Mantan panglima TNI ini menambahkan para ekstrimis ISIS itu kini juga memodifikasi pola strategi dalam melancarkan serangan teror. ISIS dalam melakukan serangannya kerap beraksi sebagai satu organisasi. Namun, kini serangan-serangan tersebut muncul dalam unit yang lebih kecil, atau bahkan atas prakarsa sendiri yang dikenal sebagai 'lone wolf'.
Strategi itu, kata Menko Polhukam, sudah semakin sering dilakukan oleh organisasi teror untuk mengamankan jaringan serta untuk meningkatkan taktik pola serangan mereka.
Wiranto menerangkan untuk melancarkan strategi penyerangannya, ISIS kini juga didukung oleh teknologi finansial modern, dimana transaksi finansial yang dilakukan oleh organisasi teror tersebut menjadi lebih canggih dan sulit dilacak.
"Dengan perkembangan teknologi ini, kita semua harus lebih bersiap dengan memperkuat kerja sama yang berkelanjutan," tutur dia.
Dalam kesempatan itu, Menko Polhukam juga menjelaskan tentang langkah Indonesia, dalam menghadapi para teroris tersebut. Indonesia dengan jumlah penduduk lebih dari 250 juta orang, yang mana 132 juta orang tercatat sebagai pengguna telepon pintar yang terhubung dengan internet, menjadikan Indonesia sebagai negara yang sangat mudah disusupi paham radikal.
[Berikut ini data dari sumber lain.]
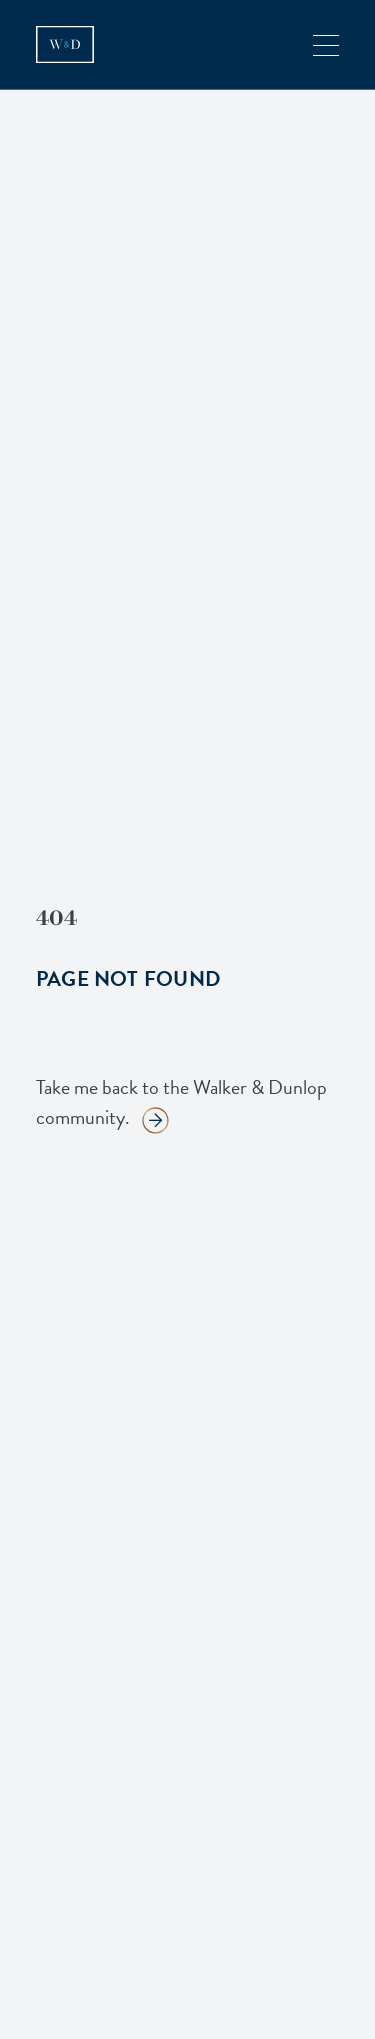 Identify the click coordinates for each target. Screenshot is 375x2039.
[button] (326, 44)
Selain itu, sebanyak 85 persen penduduk Indonesia merupakan muslim, hal ini memungkinkan bagi para teroris untuk melakukan propaganda.
Langkah tegas Menko Polhukam menjelaskan dalam menghadapi kenyataan tersebut, pemerintah Indonesia telah mengambil langkah dan tindakan, tidak hanya melalui langkah hukum atau "hard approach", tetapi juga dengan pendekatan secara personal atau "soft approach", misalnya menerapkan kebijakan untuk melakukan deradikalisasi melalui kontraradikalisasi, kontraopini, kontranarasi, serta kontraideologi kepada para mantan teroris atau eks napiter.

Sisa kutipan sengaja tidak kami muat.